I’ve had a ride with my size. I will preface this essay with a disclaimer, I am white, able bodied ( for the most part) cis gendered and able to fit into the euro centric beauty standards upheld by most. I haven’t discussed particular sizes or measurements as that feels irrelevant and potentially triggering for some, but I acknowledge my body is still viewed as socially acceptable even as it has grown.
I spent my late teens dabbling in the modelling industry, and even though 2013 doesn’t sound so long ago, the size 0 stick thin trend was very much still In Vogue. Those experiences left me with plenty of lessons and most certainly a complex about my size. The emphasis on measurements, inches to lose and pounds to drop, has clung onto me. As my size grew and my eating habits changed, a desk job that removed much need for walking and a chronic illness that left me lacking much physical exertion, I entered my mid twenties with a body I didn’t recognise as my own. It wasn’t noticeable at first, things felt tighter but I kept those old dresses, knowing I would get back into them one day (spoiler; I won’t and also don’t want to). I was left feeling adrift from myself, no longer able to associate my wardrobe to my identity as I leant on the uniform of those uncomfortable with themselves; baggy shirts and leggings; oversized jeans and sweatshirts.
The thing with the highstreet, or most fashion brands regardless of their price point, is they lack consistency. One size in Topshop could be two sizes smaller in H & M. This flip flopping between the shop floor and the dressing rooms searching for new sizes makes for a shopping experience destined to harm our heads. The fixation on numbers goes hand in hand with the patriarchal desire our society has to keep women small and timid. In Pandora Sykes’ most recent essay, she discusses constantly buying new items as a way to dress for the person you want to be. Hard relate there. I lost years of self love to buying clothes for the person I thought I wanted to portray, in the size I thought I should be. The constant desire to buy more, in hope it would make me feel better about my body, only to be emotionally (& financially) drained as I left yet another dressing room in meltdown, was a detrimental cycle.

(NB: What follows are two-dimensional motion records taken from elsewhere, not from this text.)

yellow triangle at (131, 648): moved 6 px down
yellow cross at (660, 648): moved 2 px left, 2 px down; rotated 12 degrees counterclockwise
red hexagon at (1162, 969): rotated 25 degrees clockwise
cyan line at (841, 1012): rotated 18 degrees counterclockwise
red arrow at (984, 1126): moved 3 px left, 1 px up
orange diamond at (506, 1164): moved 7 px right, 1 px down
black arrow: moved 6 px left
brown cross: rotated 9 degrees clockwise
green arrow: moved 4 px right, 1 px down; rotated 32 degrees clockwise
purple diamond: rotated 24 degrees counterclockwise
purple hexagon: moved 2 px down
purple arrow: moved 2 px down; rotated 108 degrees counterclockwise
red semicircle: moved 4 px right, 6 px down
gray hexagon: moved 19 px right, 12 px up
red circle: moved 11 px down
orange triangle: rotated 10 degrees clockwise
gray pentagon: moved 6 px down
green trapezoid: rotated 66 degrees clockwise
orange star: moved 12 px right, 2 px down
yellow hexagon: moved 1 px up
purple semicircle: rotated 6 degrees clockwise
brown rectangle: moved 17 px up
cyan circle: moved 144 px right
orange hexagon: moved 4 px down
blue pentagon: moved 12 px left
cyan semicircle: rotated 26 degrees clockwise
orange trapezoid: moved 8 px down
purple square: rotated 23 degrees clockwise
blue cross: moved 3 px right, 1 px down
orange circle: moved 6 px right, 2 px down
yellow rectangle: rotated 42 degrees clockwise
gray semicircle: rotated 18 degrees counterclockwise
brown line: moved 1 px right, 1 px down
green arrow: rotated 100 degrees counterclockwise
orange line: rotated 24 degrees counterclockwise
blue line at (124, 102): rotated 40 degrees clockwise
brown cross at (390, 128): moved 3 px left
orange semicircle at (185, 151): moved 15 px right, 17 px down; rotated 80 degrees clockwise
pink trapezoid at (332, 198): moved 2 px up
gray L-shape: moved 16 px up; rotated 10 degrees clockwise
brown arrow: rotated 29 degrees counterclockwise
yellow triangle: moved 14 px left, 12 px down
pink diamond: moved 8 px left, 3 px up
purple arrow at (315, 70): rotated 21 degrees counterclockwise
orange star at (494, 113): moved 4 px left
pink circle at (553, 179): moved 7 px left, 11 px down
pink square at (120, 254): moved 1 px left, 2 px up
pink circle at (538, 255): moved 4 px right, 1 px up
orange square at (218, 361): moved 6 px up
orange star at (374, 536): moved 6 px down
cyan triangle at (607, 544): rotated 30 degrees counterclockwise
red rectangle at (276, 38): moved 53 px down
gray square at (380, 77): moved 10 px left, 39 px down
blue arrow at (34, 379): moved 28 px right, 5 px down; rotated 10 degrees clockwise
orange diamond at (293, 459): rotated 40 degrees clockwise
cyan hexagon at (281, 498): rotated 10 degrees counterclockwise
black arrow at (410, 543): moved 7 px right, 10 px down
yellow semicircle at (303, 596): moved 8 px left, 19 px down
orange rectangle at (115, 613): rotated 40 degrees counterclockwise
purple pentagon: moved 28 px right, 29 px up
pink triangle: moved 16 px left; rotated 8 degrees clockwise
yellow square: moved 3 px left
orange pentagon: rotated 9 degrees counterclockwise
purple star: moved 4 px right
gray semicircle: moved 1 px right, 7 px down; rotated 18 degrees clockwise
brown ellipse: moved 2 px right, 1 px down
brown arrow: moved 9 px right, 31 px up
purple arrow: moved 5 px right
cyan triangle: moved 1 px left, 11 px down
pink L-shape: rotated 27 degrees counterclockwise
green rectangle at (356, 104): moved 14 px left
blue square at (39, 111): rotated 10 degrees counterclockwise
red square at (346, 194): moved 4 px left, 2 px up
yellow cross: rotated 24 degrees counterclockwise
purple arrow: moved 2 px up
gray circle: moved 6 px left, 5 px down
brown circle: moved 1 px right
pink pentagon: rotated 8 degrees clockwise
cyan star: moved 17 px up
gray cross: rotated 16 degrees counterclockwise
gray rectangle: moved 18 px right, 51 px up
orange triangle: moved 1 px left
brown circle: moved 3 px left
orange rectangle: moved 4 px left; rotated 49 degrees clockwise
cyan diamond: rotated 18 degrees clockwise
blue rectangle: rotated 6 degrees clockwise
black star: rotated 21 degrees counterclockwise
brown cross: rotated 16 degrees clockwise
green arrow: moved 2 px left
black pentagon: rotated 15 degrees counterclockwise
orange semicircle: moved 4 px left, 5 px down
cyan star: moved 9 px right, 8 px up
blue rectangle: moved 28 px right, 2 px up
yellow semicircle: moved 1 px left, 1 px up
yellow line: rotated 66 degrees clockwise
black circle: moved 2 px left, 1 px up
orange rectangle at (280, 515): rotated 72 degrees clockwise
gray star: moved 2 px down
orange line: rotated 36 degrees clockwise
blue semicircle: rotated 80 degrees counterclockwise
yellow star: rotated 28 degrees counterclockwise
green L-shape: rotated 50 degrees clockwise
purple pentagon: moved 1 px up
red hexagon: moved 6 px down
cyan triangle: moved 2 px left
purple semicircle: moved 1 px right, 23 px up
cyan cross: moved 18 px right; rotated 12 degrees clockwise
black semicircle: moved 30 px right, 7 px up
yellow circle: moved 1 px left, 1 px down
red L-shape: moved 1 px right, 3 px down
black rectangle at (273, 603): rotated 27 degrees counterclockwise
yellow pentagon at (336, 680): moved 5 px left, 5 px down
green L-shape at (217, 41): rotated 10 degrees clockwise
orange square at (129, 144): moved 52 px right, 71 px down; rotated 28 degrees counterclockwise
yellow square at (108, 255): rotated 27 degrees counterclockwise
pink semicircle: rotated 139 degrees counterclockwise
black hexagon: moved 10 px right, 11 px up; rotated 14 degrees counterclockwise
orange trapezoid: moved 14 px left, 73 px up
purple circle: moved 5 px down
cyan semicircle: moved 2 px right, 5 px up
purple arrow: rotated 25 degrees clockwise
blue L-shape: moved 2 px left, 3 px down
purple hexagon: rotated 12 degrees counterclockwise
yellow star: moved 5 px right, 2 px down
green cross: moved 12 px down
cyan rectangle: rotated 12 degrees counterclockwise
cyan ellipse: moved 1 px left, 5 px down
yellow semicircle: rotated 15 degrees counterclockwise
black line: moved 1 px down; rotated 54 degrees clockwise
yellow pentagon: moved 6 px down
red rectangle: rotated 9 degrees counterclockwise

I quit fast fashion in 2017, I did an entire year buying nothing new. Like a toxic ex, I was tempted many times, even adding things to a virtual ASOS basket willing myself to click buy. As I resisted, something changed for me. Of course therapy also helped, but staying away from shops and sizes, removing shopping as a tool to help my sadness, and understanding why i want to get dressed in the morning, accumulated to create a mindset that no longer tethered numbers to self worth. I filled my social media feed with women who were shopping slowly, DIYing their finds or sewing things from scratch. A plethora of different bodies, all sharing the joy of pre loved clothing. They say it takes 30 days to build a habit, so 365 of watching women love their bodies and the clothes that hold them, expressing joy over finding that perfect linen shirt at the car boot or the mega deal on a GANNI dress a friend was selling on, has grown an appreciation of clothes for clothes sake, for the joy of dressing like me, and the love of finding things to treasure.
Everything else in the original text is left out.